🤖 AI Summary
This study addresses the limited generalization of existing depth estimation algorithms in vegetation-dense environments and the absence of dedicated evaluation benchmarks. We present the first high-resolution stereo dataset for trunk depth estimation tailored to UAV-based forestry operations, comprising 5,313 image pairs. Without any fine-tuning, we conduct a zero-shot cross-domain evaluation of eight state-of-the-art stereo matching methods spanning diverse paradigms—including iterative optimization, foundation models, diffusion models, and 3D CNNs. Experimental results show that DEFOM achieves the best average rank of 1.75 across multiple benchmarks, including ETH3D, KITTI, Middlebury, and our newly introduced dataset, demonstrating superior performance in trunk-centric scenes. Consequently, DEFOM is established as the gold-standard baseline for depth estimation in vegetated environments, and its predictions are provided as pseudo-ground-truth to facilitate future research.
📝 Abstract
Autonomous UAV forestry operations require robust depth estimation with strong cross-domain generalization, yet existing evaluations focus on urban and indoor scenarios, leaving a critical gap for vegetation-dense environments. We present the first systematic zero-shot evaluation of eight stereo methods spanning iterative refinement, foundation model, diffusion-based, and 3D CNN paradigms.
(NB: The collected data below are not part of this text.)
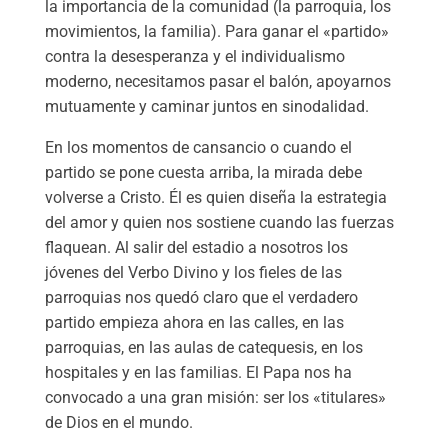
la importancia de la comunidad (la parroquia, los
movimientos, la familia). Para ganar el «partido»
contra la desesperanza y el individualismo
moderno, necesitamos pasar el balón, apoyarnos
mutuamente y caminar juntos en sinodalidad.
​En los momentos de cansancio o cuando el
partido se pone cuesta arriba, la mirada debe
volverse a Cristo. Él es quien diseña la estrategia
del amor y quien nos sostiene cuando las fuerzas
flaquean. Al salir del estadio a nosotros los
jóvenes del Verbo Divino y los fieles de las
parroquias nos quedó claro que el verdadero
partido empieza ahora en las calles, en las
parroquias, en las aulas de catequesis, en los
hospitales y en las familias. El Papa nos ha
convocado a una gran misión: ser los «titulares»
de Dios en el mundo.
All methods use officially released pretrained weights (trained on Scene Flow) and are evaluated on four standard benchmarks (ETH3D, KITTI 2012/2015, Middlebury) plus a novel 5,313-pair Canterbury Tree Branches dataset ($1920 \times 1080$). Results reveal scene-dependent patterns: foundation models excel on structured scenes (BridgeDepth: 0.23 px on ETH3D; DEFOM: 4.65 px on Middlebury), while iterative methods show variable cross-benchmark performance (IGEV++: 0.36 px on ETH3D but 6.77 px on Middlebury; IGEV: 0.33 px on ETH3D but 4.99 px on Middlebury). Qualitative evaluation on the Tree Branches dataset establishes DEFOM as the gold-standard baseline for vegetation depth estimation, with superior cross-domain consistency (consistently ranking 1st-2nd across benchmarks, average rank 1.75). DEFOM predictions will serve as pseudo-ground-truth for future benchmarking.